**Instructions to follow**
Copy each line of the entries that includes the word "will".

**Records for the task**
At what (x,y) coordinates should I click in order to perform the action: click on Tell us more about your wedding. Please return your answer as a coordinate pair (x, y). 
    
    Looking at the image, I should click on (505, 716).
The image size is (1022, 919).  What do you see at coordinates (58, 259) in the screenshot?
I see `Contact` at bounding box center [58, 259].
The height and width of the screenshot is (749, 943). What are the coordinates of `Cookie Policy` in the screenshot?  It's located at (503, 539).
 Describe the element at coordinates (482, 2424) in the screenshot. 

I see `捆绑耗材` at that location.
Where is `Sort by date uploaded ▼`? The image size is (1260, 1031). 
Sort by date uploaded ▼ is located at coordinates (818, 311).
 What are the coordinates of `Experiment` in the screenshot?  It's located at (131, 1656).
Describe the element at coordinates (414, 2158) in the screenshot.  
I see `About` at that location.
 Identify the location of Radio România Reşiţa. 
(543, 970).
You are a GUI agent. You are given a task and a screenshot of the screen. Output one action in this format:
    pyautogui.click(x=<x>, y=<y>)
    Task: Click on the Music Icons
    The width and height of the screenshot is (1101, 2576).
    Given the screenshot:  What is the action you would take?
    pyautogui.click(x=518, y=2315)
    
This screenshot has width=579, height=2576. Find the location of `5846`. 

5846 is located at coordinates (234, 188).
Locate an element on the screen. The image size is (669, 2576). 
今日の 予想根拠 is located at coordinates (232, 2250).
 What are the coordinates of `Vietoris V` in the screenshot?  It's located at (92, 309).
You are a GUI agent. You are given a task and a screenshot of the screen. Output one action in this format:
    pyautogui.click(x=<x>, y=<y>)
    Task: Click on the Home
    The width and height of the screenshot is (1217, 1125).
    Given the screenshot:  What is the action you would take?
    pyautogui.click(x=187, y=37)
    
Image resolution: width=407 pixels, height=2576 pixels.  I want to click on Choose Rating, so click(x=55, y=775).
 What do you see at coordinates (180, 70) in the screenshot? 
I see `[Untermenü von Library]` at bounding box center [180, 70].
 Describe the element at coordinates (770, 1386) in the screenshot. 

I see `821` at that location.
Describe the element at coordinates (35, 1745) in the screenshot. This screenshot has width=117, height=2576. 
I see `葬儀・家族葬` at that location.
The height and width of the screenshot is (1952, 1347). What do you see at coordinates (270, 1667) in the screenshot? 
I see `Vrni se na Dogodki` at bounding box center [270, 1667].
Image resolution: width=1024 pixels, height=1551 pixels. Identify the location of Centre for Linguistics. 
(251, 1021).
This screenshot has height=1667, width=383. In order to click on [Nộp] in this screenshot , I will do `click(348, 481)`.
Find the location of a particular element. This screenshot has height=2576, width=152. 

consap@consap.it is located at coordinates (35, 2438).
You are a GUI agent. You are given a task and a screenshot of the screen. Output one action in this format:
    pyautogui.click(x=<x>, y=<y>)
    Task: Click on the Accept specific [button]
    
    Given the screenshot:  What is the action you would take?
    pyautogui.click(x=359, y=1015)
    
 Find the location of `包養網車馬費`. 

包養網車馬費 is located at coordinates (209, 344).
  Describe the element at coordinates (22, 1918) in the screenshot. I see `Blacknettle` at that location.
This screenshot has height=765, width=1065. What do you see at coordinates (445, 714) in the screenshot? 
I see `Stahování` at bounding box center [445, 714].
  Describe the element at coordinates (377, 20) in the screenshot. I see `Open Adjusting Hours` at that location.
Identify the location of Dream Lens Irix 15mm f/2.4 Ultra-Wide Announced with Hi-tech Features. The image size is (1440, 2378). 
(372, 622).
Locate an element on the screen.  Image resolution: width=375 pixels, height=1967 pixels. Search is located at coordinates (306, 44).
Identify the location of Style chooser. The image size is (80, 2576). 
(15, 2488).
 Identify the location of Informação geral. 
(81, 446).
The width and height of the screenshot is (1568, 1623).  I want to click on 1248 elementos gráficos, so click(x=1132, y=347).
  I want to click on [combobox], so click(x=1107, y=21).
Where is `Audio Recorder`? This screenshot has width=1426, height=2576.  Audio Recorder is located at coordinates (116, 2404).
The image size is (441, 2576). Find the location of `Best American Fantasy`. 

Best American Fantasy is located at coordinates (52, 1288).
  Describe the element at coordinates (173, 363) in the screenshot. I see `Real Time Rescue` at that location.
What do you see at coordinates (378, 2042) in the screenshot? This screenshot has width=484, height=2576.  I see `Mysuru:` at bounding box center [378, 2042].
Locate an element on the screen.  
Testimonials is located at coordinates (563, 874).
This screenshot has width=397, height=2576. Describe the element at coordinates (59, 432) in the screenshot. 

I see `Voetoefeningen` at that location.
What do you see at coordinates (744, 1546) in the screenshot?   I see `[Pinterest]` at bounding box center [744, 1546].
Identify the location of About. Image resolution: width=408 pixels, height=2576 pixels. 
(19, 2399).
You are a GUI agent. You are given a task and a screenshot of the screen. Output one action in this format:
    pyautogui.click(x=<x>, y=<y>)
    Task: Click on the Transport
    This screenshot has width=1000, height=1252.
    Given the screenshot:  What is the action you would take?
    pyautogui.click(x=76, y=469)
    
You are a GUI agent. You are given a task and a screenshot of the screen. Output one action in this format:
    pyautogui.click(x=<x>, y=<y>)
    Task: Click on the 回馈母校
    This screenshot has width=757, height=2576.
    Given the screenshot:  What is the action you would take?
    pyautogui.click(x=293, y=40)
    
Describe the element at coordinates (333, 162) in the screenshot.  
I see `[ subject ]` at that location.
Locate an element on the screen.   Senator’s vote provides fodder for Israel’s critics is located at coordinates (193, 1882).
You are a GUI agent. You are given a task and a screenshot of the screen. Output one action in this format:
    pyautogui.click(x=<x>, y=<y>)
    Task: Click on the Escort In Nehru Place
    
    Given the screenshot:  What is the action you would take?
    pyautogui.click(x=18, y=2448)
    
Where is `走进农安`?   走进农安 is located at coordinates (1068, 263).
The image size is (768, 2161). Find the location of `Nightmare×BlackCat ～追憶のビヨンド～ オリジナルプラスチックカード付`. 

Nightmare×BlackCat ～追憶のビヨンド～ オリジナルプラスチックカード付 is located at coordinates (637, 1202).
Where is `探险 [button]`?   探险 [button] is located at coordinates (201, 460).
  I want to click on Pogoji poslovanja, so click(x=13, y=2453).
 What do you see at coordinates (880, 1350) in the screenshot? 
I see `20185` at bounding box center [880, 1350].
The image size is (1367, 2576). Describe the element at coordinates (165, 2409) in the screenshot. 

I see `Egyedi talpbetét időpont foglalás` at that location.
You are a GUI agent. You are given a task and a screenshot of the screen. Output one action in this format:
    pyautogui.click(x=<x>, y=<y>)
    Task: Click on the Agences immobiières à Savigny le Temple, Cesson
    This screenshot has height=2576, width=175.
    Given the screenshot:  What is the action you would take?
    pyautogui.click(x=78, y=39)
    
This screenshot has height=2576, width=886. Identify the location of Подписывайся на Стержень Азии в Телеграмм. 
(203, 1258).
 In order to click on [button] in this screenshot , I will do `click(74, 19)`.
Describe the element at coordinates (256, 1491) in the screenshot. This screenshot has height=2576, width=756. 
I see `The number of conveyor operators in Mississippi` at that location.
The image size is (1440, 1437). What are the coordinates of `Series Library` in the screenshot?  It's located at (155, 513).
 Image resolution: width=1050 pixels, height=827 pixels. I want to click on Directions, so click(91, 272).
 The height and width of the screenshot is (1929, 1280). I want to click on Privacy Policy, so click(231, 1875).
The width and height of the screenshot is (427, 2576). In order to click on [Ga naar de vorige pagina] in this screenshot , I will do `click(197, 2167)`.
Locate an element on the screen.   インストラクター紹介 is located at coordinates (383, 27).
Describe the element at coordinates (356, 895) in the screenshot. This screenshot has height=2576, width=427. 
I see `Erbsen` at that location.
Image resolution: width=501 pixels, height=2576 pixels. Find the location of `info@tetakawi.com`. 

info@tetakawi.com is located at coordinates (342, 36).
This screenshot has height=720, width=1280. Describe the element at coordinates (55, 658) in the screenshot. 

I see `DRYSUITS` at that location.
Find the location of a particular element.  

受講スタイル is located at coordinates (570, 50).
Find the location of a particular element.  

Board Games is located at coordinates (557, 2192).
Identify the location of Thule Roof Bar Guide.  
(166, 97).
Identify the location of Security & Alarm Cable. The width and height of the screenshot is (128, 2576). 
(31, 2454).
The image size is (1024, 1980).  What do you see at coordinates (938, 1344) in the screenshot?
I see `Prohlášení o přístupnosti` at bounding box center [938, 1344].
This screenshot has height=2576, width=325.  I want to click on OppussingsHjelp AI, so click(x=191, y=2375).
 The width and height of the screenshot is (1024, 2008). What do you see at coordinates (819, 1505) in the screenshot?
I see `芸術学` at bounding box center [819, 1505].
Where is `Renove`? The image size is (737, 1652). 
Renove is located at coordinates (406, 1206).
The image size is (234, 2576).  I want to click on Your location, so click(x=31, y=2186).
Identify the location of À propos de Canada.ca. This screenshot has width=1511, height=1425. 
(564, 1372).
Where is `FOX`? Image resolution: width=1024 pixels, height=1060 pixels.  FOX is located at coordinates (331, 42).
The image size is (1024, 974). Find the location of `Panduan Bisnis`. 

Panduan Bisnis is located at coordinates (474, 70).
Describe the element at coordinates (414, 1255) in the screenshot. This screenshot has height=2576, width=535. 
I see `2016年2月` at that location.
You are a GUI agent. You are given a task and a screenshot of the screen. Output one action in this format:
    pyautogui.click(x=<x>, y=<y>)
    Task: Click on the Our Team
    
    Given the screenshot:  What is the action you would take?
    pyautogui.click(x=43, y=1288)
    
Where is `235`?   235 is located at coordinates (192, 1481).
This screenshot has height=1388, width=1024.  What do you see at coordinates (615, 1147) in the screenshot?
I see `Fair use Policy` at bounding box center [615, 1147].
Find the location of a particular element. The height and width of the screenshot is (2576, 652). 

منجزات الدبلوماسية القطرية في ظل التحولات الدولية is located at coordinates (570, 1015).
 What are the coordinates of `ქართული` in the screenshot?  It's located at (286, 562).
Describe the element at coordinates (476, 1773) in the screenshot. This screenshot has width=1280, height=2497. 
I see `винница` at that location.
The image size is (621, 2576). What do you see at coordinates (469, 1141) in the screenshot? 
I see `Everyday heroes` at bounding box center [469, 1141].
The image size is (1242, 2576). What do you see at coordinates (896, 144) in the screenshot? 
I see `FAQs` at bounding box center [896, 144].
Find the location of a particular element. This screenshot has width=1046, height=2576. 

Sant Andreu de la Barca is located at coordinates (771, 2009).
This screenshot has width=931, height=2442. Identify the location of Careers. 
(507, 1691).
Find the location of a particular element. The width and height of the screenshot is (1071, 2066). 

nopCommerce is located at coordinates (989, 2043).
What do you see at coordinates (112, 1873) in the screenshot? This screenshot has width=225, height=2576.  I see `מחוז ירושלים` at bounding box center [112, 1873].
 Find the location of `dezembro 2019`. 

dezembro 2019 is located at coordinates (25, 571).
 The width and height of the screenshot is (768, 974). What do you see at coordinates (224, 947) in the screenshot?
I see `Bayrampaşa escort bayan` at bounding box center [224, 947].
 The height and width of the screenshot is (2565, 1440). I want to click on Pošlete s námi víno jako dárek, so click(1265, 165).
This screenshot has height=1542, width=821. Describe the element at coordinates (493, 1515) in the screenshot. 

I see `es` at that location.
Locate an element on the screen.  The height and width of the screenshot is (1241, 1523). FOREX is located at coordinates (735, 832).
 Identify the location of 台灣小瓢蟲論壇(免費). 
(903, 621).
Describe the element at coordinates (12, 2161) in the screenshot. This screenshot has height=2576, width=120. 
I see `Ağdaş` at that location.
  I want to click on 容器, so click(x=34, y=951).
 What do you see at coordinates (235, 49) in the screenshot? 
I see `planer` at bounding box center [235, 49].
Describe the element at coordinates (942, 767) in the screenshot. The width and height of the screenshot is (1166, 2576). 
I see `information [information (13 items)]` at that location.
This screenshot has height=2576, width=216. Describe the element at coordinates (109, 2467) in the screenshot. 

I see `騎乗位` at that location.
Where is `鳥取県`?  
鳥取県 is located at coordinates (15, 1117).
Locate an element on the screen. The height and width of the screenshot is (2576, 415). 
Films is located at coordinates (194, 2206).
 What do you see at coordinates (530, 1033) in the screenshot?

**Answer to this problem**
This screenshot has height=1667, width=383. In order to click on [Nộp] in this screenshot , I will do `click(348, 481)`.
 In order to click on [button] in this screenshot , I will do `click(74, 19)`.
The width and height of the screenshot is (427, 2576). In order to click on [Ga naar de vorige pagina] in this screenshot , I will do `click(197, 2167)`.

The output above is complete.